Zakaria Boualem. Le coup de girofle

Par Réda Allali

La scène se déroule dimanche dernier, au cœur d’un après-midi gris et calme. Zakaria Boualem s’installe devant son téléviseur, avec l’ambition de regarder le match du Raja contre Safi, annoncé sur la première chaîne. Avec l’âge, il a appris à se donner des objectifs raisonnables, il pensait que celui-ci faisait partie de cette catégorie. Notre homme s’apprête donc à passer environ deux heures de souffrance, les spécialistes de la Botola savent pourquoi. En revanche, lui-même ne se doute pas un instant de ce qui l’attend. En effet, aux environs de la dixième minute de jeu, le match est remplacé par la glorieuse arrivée de l’avion royal en Tanzanie.
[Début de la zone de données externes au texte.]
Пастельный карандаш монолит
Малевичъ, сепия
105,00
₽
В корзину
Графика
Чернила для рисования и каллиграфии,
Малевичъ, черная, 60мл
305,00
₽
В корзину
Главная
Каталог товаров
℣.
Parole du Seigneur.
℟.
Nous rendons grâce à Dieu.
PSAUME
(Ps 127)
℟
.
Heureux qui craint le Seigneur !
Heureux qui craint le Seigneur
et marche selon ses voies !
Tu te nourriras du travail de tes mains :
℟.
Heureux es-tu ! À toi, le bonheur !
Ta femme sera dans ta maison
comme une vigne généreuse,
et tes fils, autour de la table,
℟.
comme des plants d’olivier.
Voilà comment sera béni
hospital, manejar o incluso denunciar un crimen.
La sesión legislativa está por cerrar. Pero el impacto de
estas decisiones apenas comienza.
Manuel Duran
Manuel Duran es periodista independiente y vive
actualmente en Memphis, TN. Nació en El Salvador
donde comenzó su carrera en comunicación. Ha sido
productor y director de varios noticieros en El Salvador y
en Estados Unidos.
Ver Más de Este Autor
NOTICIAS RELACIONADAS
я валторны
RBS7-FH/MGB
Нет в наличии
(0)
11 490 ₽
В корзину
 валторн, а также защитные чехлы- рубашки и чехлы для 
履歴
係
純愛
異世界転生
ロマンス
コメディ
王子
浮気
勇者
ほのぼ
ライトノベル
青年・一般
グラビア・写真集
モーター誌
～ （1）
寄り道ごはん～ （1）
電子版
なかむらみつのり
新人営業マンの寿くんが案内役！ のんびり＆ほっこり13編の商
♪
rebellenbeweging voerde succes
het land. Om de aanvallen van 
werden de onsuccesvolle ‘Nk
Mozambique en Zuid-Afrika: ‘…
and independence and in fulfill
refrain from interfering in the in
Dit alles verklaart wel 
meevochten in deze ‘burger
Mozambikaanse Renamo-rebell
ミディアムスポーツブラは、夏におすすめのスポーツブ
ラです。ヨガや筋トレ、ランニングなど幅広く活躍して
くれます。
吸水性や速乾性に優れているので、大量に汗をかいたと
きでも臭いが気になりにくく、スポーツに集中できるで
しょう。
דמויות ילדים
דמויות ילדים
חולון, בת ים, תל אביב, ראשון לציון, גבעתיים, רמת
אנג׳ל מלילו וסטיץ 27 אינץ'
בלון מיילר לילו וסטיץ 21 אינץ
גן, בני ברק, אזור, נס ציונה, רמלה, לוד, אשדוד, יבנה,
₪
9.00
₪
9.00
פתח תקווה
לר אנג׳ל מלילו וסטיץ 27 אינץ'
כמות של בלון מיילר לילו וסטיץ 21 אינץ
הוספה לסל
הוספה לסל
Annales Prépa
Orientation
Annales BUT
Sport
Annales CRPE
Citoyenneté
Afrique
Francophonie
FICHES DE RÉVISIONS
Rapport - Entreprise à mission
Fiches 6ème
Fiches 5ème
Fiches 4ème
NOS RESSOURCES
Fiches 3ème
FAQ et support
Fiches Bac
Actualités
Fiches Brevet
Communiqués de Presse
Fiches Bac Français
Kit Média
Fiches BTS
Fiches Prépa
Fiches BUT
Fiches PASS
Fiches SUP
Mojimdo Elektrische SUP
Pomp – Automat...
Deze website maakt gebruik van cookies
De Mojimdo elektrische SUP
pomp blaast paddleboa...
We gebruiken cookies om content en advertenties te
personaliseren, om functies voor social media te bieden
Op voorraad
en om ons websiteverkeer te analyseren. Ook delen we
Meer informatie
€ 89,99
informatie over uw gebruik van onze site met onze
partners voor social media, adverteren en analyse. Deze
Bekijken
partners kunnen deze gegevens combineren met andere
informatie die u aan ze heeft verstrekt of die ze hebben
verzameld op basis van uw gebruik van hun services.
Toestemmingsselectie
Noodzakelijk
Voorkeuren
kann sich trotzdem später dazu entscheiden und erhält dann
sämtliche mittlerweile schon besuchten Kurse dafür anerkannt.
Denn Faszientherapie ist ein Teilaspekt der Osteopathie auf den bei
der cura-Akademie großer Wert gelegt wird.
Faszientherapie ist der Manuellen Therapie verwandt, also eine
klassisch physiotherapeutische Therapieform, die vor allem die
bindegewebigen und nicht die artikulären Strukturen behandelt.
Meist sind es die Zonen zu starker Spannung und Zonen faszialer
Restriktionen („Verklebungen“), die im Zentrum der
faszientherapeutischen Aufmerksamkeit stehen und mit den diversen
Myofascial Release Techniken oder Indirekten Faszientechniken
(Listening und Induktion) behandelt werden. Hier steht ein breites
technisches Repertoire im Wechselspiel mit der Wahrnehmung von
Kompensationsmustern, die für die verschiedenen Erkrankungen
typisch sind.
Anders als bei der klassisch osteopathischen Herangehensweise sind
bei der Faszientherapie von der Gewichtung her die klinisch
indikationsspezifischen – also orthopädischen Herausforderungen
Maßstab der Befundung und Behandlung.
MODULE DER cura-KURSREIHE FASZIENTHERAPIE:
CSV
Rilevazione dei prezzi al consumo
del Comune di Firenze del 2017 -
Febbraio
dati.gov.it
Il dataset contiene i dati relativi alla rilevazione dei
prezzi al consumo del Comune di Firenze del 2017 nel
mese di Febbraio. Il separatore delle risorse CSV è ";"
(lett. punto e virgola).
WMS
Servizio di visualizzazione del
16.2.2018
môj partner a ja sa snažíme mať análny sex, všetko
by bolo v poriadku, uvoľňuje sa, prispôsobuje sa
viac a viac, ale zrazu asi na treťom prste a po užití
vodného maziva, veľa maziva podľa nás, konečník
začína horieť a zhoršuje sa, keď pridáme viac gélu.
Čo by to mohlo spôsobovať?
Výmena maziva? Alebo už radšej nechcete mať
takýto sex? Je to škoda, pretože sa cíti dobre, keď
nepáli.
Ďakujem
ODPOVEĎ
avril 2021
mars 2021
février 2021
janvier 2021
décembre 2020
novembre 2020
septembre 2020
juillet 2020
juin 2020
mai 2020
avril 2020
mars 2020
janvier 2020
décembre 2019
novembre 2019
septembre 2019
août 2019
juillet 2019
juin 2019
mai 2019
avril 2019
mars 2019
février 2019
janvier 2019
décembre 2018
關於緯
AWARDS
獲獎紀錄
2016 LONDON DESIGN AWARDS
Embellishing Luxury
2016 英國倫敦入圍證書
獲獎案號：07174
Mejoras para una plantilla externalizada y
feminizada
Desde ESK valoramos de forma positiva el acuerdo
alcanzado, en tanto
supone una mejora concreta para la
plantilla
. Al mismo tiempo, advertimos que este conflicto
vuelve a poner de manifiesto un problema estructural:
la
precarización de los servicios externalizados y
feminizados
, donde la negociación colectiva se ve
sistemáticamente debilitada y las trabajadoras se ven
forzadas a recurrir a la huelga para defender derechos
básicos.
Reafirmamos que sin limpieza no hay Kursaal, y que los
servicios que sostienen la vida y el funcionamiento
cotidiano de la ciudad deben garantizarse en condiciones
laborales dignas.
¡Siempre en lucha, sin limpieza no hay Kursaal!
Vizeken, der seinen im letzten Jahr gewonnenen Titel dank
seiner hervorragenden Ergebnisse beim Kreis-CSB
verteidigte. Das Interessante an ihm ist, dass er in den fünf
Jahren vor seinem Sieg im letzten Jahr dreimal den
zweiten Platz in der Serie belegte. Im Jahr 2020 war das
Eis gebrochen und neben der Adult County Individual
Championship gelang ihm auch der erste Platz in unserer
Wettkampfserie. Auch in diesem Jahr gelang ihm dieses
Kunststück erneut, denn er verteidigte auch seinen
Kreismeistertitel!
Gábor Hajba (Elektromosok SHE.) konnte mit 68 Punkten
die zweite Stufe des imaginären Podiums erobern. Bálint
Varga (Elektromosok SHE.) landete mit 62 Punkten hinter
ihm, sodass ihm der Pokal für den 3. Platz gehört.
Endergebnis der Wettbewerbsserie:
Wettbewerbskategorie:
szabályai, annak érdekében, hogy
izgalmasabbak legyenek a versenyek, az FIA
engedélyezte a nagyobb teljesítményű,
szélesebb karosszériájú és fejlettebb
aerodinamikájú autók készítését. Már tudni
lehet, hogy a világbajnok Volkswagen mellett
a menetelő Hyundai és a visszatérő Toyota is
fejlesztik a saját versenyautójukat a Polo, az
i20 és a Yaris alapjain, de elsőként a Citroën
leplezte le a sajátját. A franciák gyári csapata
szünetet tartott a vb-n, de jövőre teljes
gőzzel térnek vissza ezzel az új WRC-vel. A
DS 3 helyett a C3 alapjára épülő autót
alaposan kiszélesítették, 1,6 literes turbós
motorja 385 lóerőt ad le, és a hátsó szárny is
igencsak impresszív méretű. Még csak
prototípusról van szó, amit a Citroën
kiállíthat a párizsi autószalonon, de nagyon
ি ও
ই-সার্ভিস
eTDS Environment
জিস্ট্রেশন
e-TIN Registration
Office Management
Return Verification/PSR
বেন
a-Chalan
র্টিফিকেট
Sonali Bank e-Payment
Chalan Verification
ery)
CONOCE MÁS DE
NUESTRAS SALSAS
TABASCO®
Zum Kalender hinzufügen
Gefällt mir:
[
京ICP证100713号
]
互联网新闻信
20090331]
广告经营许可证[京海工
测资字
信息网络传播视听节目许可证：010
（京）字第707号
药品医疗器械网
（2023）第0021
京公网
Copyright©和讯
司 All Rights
Zakaria Boualem est surpris, et il lui en faut beaucoup, par cet étonnant hommage au siècle passé. Il zappe donc et découvre que sur la chaîne religieuse, tout comme sur l’amazighia et sur aflam, c’est le même spectacle. Nous parlons de quatre chaînes nationales qui retransmettent le même évènement, il faut donc corriger la phrase précédente puisque, même au cœur du siècle dernier, nous n’avions qu’une seule chaîne (donc une seule interruption). Il s’agit d’une sorte d’amélioration du process vintage, nous progressons. Pour être tout à fait honnête, il faut préciser que Zakaria Boualem, avant cette quadruple interruption, n’avait pas apprécié correctement l’importance de cet évènement. Maintenant qu’il en a conscience, il commence par se demander pourquoi 2M et arriyadia maintiennent leurs programmes, tout seuls, comme des dissidents. Il ne trouve pas de réponse satisfaisante et se met donc à suivre le reportage en direct de la Tanzanie. Il apprend que ce pays, dont il ignore à peu près tout, est un grand producteur de clous de girofle, le 9ronfel en version originale. C’est ce que le présentateur a dit. Ça doit être très important, puisque le match du Raja a été interrompu.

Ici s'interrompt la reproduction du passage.